RE: Is TW Still Hospitable to Novices? A Dilemma

Subject: RE: Is TW Still Hospitable to Novices? A Dilemma
From: "Ehr, Meg" <Meg -dot- Ehr -at- smartworks -dot- com>
To: "TECHWR-L" <techwr-l -at- lists -dot- raycomm -dot- com>
Date: Wed, 31 Jan 2001 12:36:24 -0500

Once upon a time, Peter Shea mentioned a friend who was having difficulty
breaking into tech writing...

I think we'd really need more information to determine why this individual
was having such a hard time. What kind of tech writing experience does he
have? What types of jobs was he pursuing? What are his qualifications for
those specific jobs? What market (location and field) is he looking in? And,
quite frankly, why does he want to be a TW in the first place?

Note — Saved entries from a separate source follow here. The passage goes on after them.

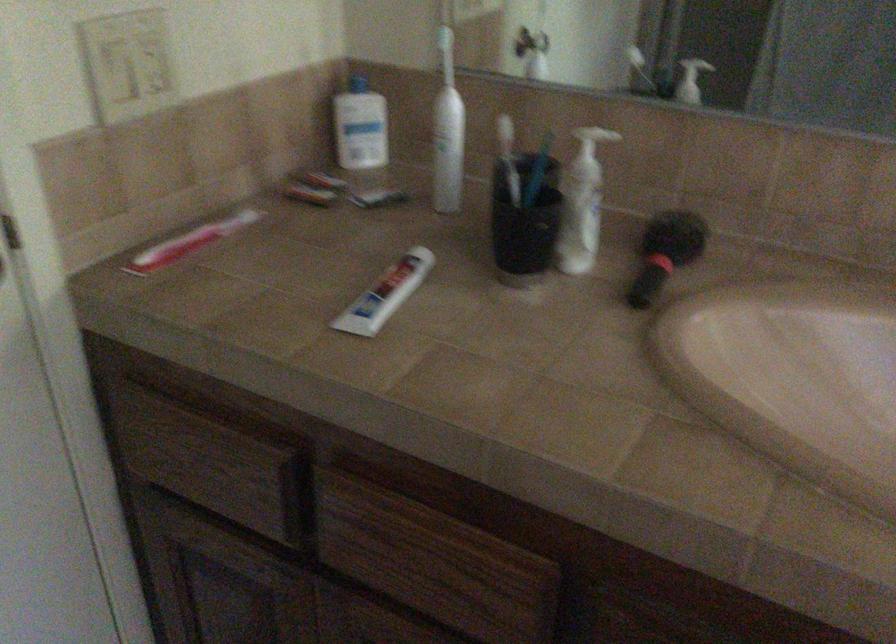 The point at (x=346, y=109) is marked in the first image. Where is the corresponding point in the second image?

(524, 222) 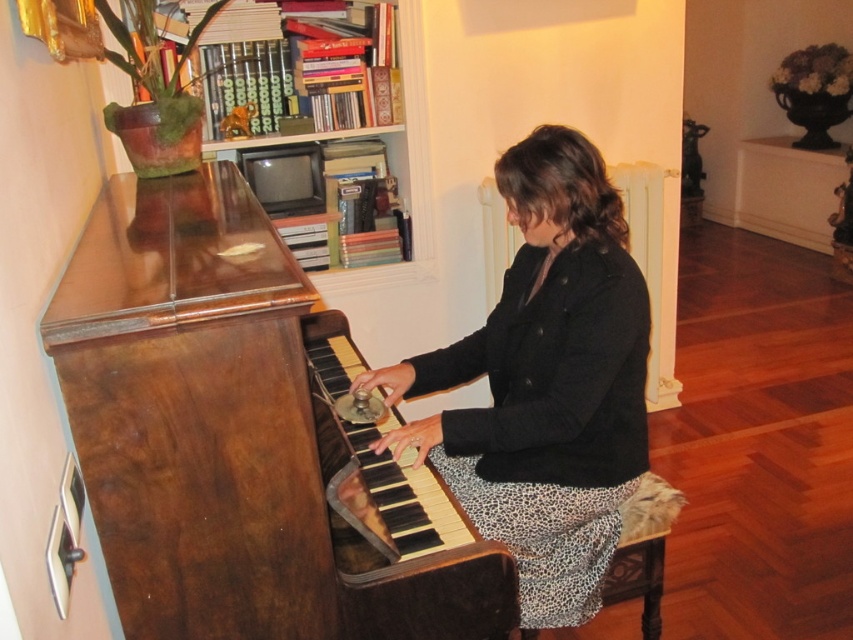 Question: Does black textured coat at center have a greater width compared to leopard print fabric at lower center?

Choices:
 (A) no
 (B) yes

Answer: (B)

Question: Is shiny brown piano at center to the right of wooden bookshelf at upper center from the viewer's perspective?

Choices:
 (A) yes
 (B) no

Answer: (A)

Question: Which of the following is the closest to the observer?

Choices:
 (A) shiny brown piano at center
 (B) wooden bookshelf at upper center

Answer: (A)

Question: Which object is the closest to the shiny brown piano at center?

Choices:
 (A) wooden bookshelf at upper center
 (B) black textured coat at center
 (C) leopard print fabric at lower center

Answer: (B)

Question: Can you confirm if black textured coat at center is smaller than leopard print fabric at lower center?

Choices:
 (A) yes
 (B) no

Answer: (B)

Question: Which of the following is the closest to the observer?

Choices:
 (A) (99, 396)
 (B) (670, 525)

Answer: (A) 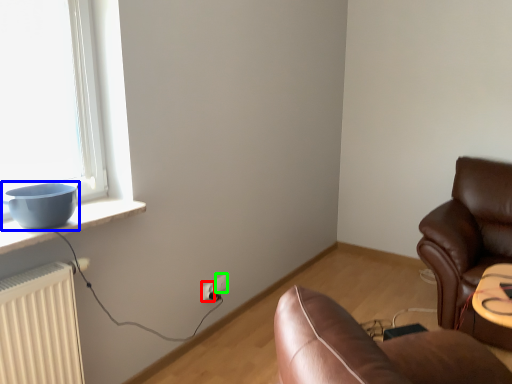 Question: Which object is positioned farthest from electric outlet (highlighted by a red box)? Select from bowl (highlighted by a blue box) and electric outlet (highlighted by a green box).

Choices:
 (A) bowl
 (B) electric outlet

Answer: (A) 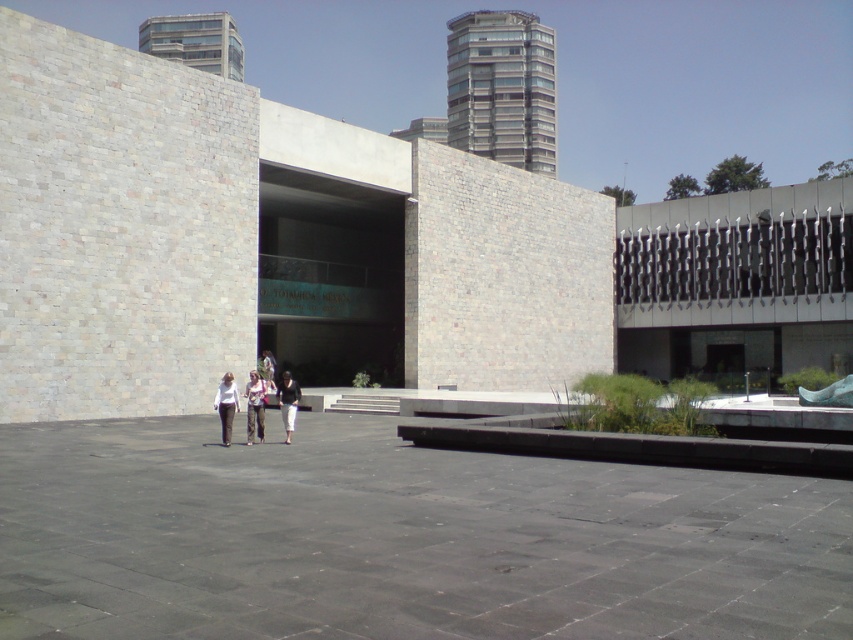 Question: Which object appears farthest from the camera in this image?

Choices:
 (A) black concrete courtyard at center
 (B) light brown leather jacket at center
 (C) black matte pants at center
 (D) white matte pants at center

Answer: (B)

Question: Does black concrete courtyard at center have a greater width compared to light brown pants at center?

Choices:
 (A) yes
 (B) no

Answer: (A)

Question: Is black concrete courtyard at center positioned behind light brown pants at center?

Choices:
 (A) yes
 (B) no

Answer: (B)

Question: Does white matte pants at center appear under light brown leather jacket at center?

Choices:
 (A) no
 (B) yes

Answer: (B)

Question: Among these objects, which one is farthest from the camera?

Choices:
 (A) light brown pants at center
 (B) light brown leather jacket at center
 (C) black concrete courtyard at center

Answer: (B)

Question: Which point is farther to the camera?

Choices:
 (A) black concrete courtyard at center
 (B) black matte pants at center

Answer: (B) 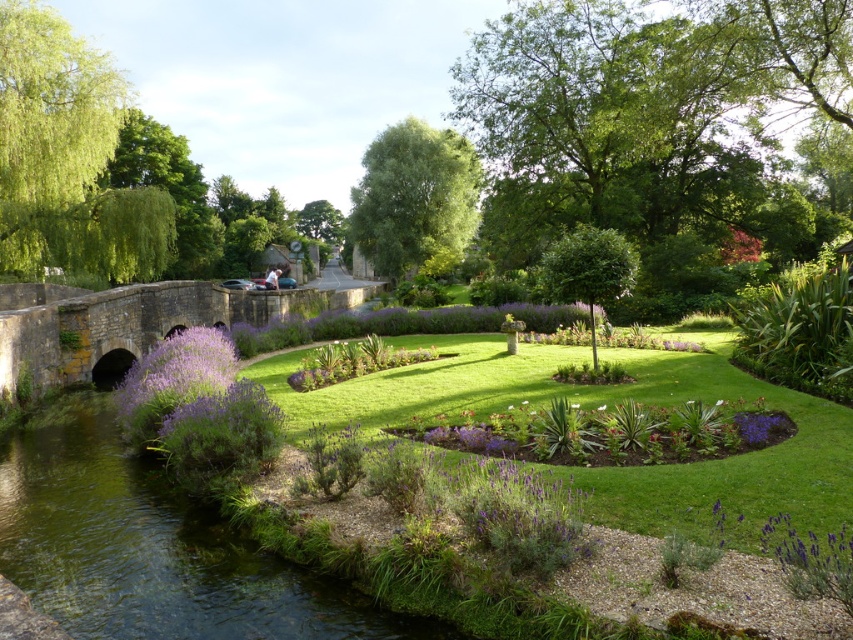 In the scene shown: Who is positioned more to the left, stone bridge at left or purple matte flower at lower right?

From the viewer's perspective, stone bridge at left appears more on the left side.

Can you confirm if stone bridge at left is positioned to the left of purple matte flower at lower right?

Yes, stone bridge at left is to the left of purple matte flower at lower right.

Is point (165, 333) in front of point (764, 440)?

No.

You are a GUI agent. You are given a task and a screenshot of the screen. Output one action in this format:
    pyautogui.click(x=<x>, y=<y>)
    Task: Click on the stone bridge at left
    This screenshot has width=853, height=640.
    Given the screenshot: What is the action you would take?
    pyautogui.click(x=136, y=323)

Is green grassy stream at lower left thinner than purple fluffy bush at left?

Incorrect, green grassy stream at lower left's width is not less than purple fluffy bush at left's.

Does point (77, 390) come behind point (218, 349)?

Yes, it is behind point (218, 349).

Where is `green grassy stream at lower left`? green grassy stream at lower left is located at coordinates (152, 547).

Is purple fluffy bush at left further to camera compared to purple matte flower at lower right?

Yes, it is.

Which of these two, purple fluffy bush at left or purple matte flower at lower right, stands shorter?

Standing shorter between the two is purple matte flower at lower right.

Who is more distant from viewer, (233,349) or (746,429)?

Point (233,349)

Find the location of a particular element. purple fluffy bush at left is located at coordinates (173, 380).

I am proof that one can become a tech writer without an IT degree or a TW
certificate (although I was pursuing a certificate when I got my job, I had
completed only the intro to TW and DTP classes). I don't know RoboHelp,
FrameMaker, or Dreamweaver, though I'm sure I could learn all of the above
if necessary. What I did have, though, was extensive experience writing all
sorts of docs (technical and otherwise), with a smattering of training and
project coordination. I constructed my resume specifically to emphasize the
writing/communication aspects of my previous positions, and I had writing
samples that demonstrated a few different skills. I also had significant
luck with employers who saw my resume online and contacted me for

I don't think we can make any generalizations about TW for novices based on
one individual's experiences. If Peter's friend is committed to a career in
TW, focuses on the positions for which he is best qualified, and is
realistic about supply and demand in his market, he should be able to break
in - eventually. As Christine noted, there are many ways to enter TW besides
the front door, and any novice should make use of as many of these as
possible until one works.

Meg Ehr

Develop HTML-Based Help with Macromedia Dreamweaver 4 ($100 STC Discount)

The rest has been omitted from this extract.